ASSIGNMENT: I'd like the entries that follow repeated exactly, with the pictures left out.

─── STORED DATA

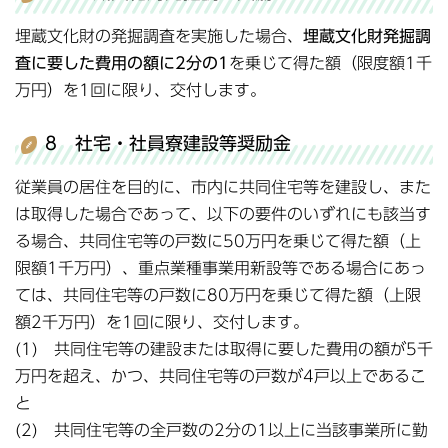
埋蔵文化財の発掘調査を実施した場合、
埋蔵文化財発掘調
査に要した費用の額に2分の1
を乗じて得た額（限度額1千
万円）を1回に限り、交付します。
8 社宅・社員寮建設等奨励金
従業員の居住を目的に、市内に共同住宅等を建設し、また
は取得した場合であって、以下の要件のいずれにも該当す
る場合、共同住宅等の戸数に50万円を乗じて得た額（上
限額1千万円）、重点業種事業用新設等である場合にあっ
ては、共同住宅等の戸数に80万円を乗じて得た額（上限
額2千万円）を1回に限り、交付します。
(1) 共同住宅等の建設または取得に要した費用の額が5千
万円を超え、かつ、共同住宅等の戸数が4戸以上であるこ
と
(2) 共同住宅等の全戸数の2分の1以上に当該事業所に勤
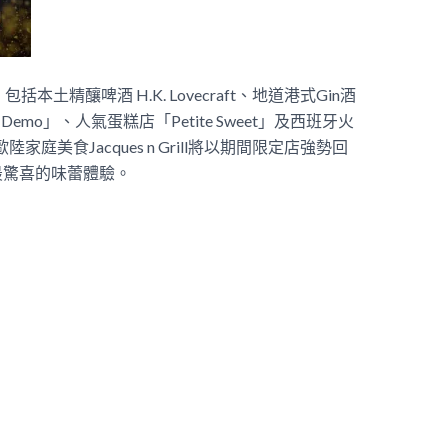
土精釀啤酒 H.K. Lovecraft、地道港式Gin酒
emo」、人氣蛋糕店「Petite Sweet」及西班牙火
家庭美食Jacques n Grill將以期間限定店強勢回
最驚喜的味蕾體驗。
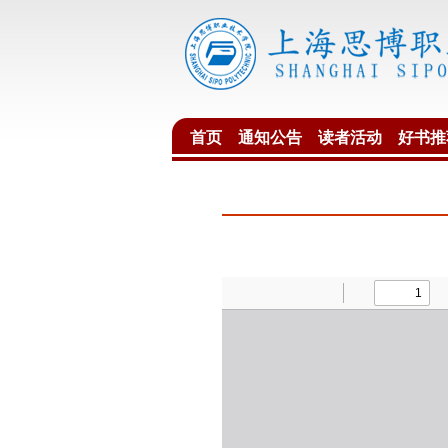
首页
通知公告
读者活动
好书推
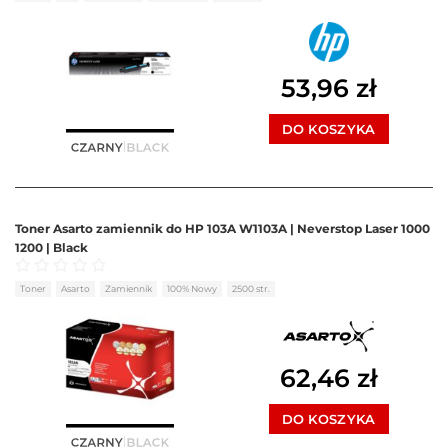
53,96
zł
DO KOSZYKA
Toner Asarto zamiennik do HP 103A W1103A | Neverstop Laser 1000
1200 | Black
Oceniono
0
na 5
Toner
Asarto
Zamiennik
100% Nowy
2500 str.
62,46
zł
DO KOSZYKA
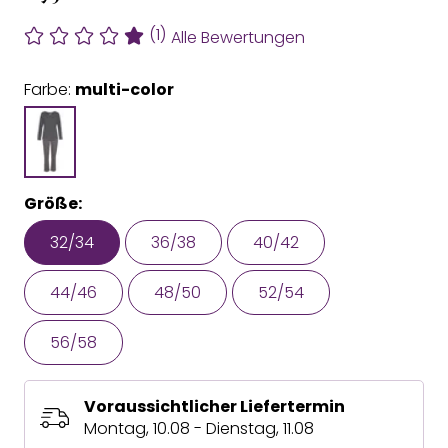
(1)
Alle Bewertungen
Farbe:
multi-color
Größe:
32/34
36/38
40/42
44/46
48/50
52/54
56/58
Voraussichtlicher Liefertermin
Montag, 10.08 - Dienstag, 11.08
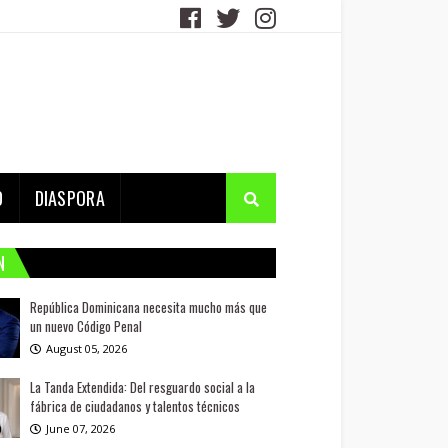
D
DIASPORA
N
República Dominicana necesita mucho más que
un nuevo Código Penal
August 05, 2026
La Tanda Extendida: Del resguardo social a la
fábrica de ciudadanos y talentos técnicos
June 07, 2026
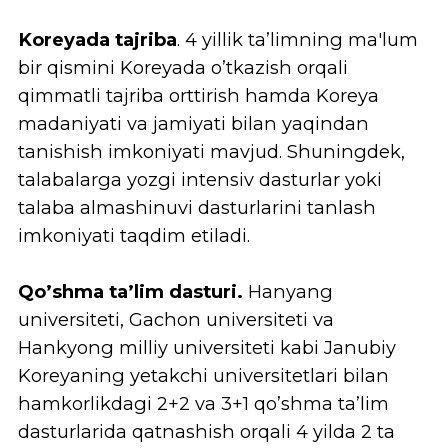
Koreyalik professorlar jamoasi.
O‘z
sohasida mukammal tajriba va yetuk ilmiy
salohiyatga ega yetakchi Koreyalik
professorlardan ta’lim olish imkoniyati.
Bizning professor-o'qituvchilarimiz sizning
ilmiy maqsad va orzularingizga
erishishingizga yordam berish uchun yuqori
sifatli ta’lim va o’z maslahat-tavsiyalarini
berib borishadi.
Turli ta’lim dasturlari.
Talabalar o’zlariga
qulay bo’lgan vaqtda va o’z ehtiyojlaridan
kelib chiqqan holda, ertalabki ta’lim,
tushdan keyingi ta’lim va sirtqi ta’lim
dasturlaridan birini tanlashlari mumkin.
Sirtqi taʼlim dasturlari bo’yicha
universitetimiz tomonidan Oʻzbekistonda ilk
yondashuv asosida koreyalik professorlar
tomonidan yozilgan video-kontentlar
taqdim etiladi. Nisbatan arzonroq o'quv
shartnoma to'lovlari asosida talabalar sirtqi
ta'lim shaklida ta’lim olish imkoniyatiga ega
bo’ladi.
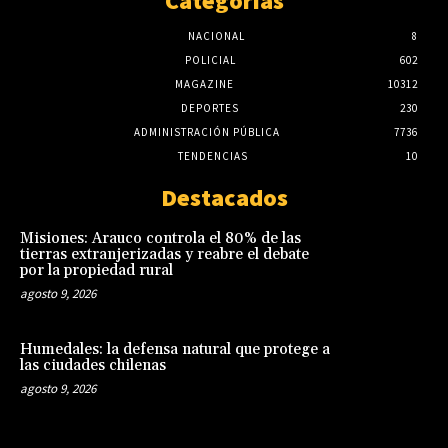
Categorias
NACIONAL
8
POLICIAL
602
MAGAZINE
10312
DEPORTES
230
ADMINISTRACIÓN PÚBLICA
7736
TENDENCIAS
10
Destacados
Misiones: Arauco controla el 80% de las
tierras extranjerizadas y reabre el debate
por la propiedad rural
agosto 9, 2026
Humedales: la defensa natural que protege a
las ciudades chilenas
agosto 9, 2026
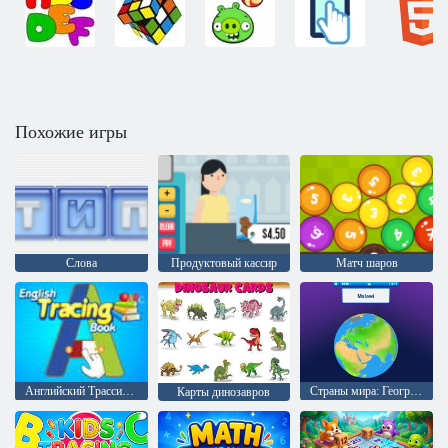
Похожие игры
Слова
Продуктовый кассир
Матч шаров
Английский Трассировка ABC
Страны мира: География земного шара
Карты динозавров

──────

TASK RESPONSE:
埋蔵文化財の発掘調査を実施した場合、
埋蔵文化財発掘調
査に要した費用の額に2分の1
を乗じて得た額（限度額1千
万円）を1回に限り、交付します。
8 社宅・社員寮建設等奨励金
従業員の居住を目的に、市内に共同住宅等を建設し、また
は取得した場合であって、以下の要件のいずれにも該当す
る場合、共同住宅等の戸数に50万円を乗じて得た額（上
限額1千万円）、重点業種事業用新設等である場合にあっ
ては、共同住宅等の戸数に80万円を乗じて得た額（上限
額2千万円）を1回に限り、交付します。
(1) 共同住宅等の建設または取得に要した費用の額が5千
万円を超え、かつ、共同住宅等の戸数が4戸以上であるこ
と
(2) 共同住宅等の全戸数の2分の1以上に当該事業所に勤
土精釀啤酒 H.K. Lovecraft、地道港式Gin酒
emo」、人氣蛋糕店「Petite Sweet」及西班牙火
家庭美食Jacques n Grill將以期間限定店強勢回
最驚喜的味蕾體驗。
首页
通知公告
读者活动
好书推
53,96
zł
DO KOSZYKA
Toner Asarto zamiennik do HP 103A W1103A | Neverstop Laser 1000
1200 | Black
Oceniono
0
na 5
Toner
Asarto
Zamiennik
100% Nowy
2500 str.
62,46
zł
DO KOSZYKA
(1)
Alle Bewertungen
Farbe:
multi-color
Größe:
32/34
36/38
40/42
44/46
48/50
52/54
56/58
Voraussichtlicher Liefertermin
Montag, 10.08 - Dienstag, 11.08
D
DIASPORA
N
República Dominicana necesita mucho más que
un nuevo Código Penal
August 05, 2026
La Tanda Extendida: Del resguardo social a la
fábrica de ciudadanos y talentos técnicos
June 07, 2026
Koreyalik professorlar jamoasi.
O‘z
sohasida mukammal tajriba va yetuk ilmiy
salohiyatga ega yetakchi Koreyalik
professorlardan ta’lim olish imkoniyati.
Bizning professor-o'qituvchilarimiz sizning
ilmiy maqsad va orzularingizga
erishishingizga yordam berish uchun yuqori
sifatli ta’lim va o’z maslahat-tavsiyalarini
berib borishadi.
Turli ta’lim dasturlari.
Talabalar o’zlariga
qulay bo’lgan vaqtda va o’z ehtiyojlaridan
kelib chiqqan holda, ertalabki ta’lim,
tushdan keyingi ta’lim va sirtqi ta’lim
dasturlaridan birini tanlashlari mumkin.
Sirtqi taʼlim dasturlari bo’yicha
universitetimiz tomonidan Oʻzbekistonda ilk
yondashuv asosida koreyalik professorlar
tomonidan yozilgan video-kontentlar
taqdim etiladi. Nisbatan arzonroq o'quv
shartnoma to'lovlari asosida talabalar sirtqi
ta'lim shaklida ta’lim olish imkoniyatiga ega
bo’ladi.
Categorias
NACIONAL
8
POLICIAL
602
MAGAZINE
10312
DEPORTES
230
ADMINISTRACIÓN PÚBLICA
7736
TENDENCIAS
10
Destacados
Misiones: Arauco controla el 80% de las
tierras extranjerizadas y reabre el debate
por la propiedad rural
agosto 9, 2026
Humedales: la defensa natural que protege a
las ciudades chilenas
agosto 9, 2026
Похожие игры
Слова
Продуктовый кассир
Матч шаров
Английский Трассировка ABC
Страны мира: География земного шара
Карты динозавров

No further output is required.